Cuadrilla CEO Francis Egan has said approval will give the country a better sense of its shale gas resource base and may quell opposition to the practice if the wells are drilled without any incidents. If it can be done in a profitable way, it will push other European states from France to Germany and the Netherlands to review bans on the practice, said Bros.

“We’re confident” the decision will be positive tomorrow, Andrew Quarles, technical director at Cuadrilla, said in an interview at the Alfaenergy conference in London. He said with an approval, work on the site would probably start in about a year and a half.

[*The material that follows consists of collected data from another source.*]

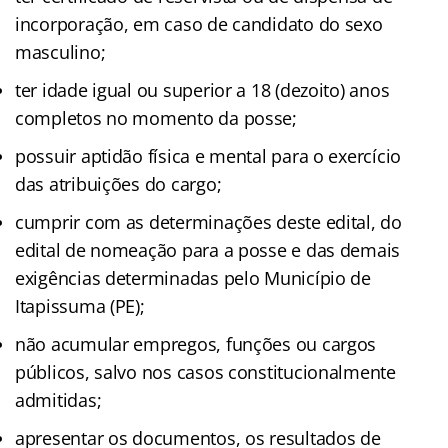
incorporação, em caso de candidato do sexo
masculino;
ter idade igual ou superior a 18 (dezoito) anos
completos no momento da posse;
possuir aptidão física e mental para o exercício
das atribuições do cargo;
cumprir com as determinações deste edital, do
edital de nomeação para a posse e das demais
exigências determinadas pelo Município de
Itapissuma (PE);
não acumular empregos, funções ou cargos
públicos, salvo nos casos constitucionalmente
admitidas;
apresentar os documentos, os resultados de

The permits to drill in Lancashire, in northwest England, were rejected last year in June by the local county council which said Cuadrilla would generate too much traffic. The London-based company appealed the ruling and Javid’s predecessor Greg Clark said the challenge would be decided on a state level because U.K. gas supply is in the national interest.

Cuadrilla’s efforts have divided locals, with many forcefully opposing fracking. A petition to uphold the initial rejection of the company’s application, initially made in 2014, was delivered to the Department of Communities and Local Government with more than 180,000 signatures in June.

Another shale drilling application is under consideration this week. IGas Energy Plc is seeking to drill in Nottinghamshire, England, though its proposal doesn’t include fracking.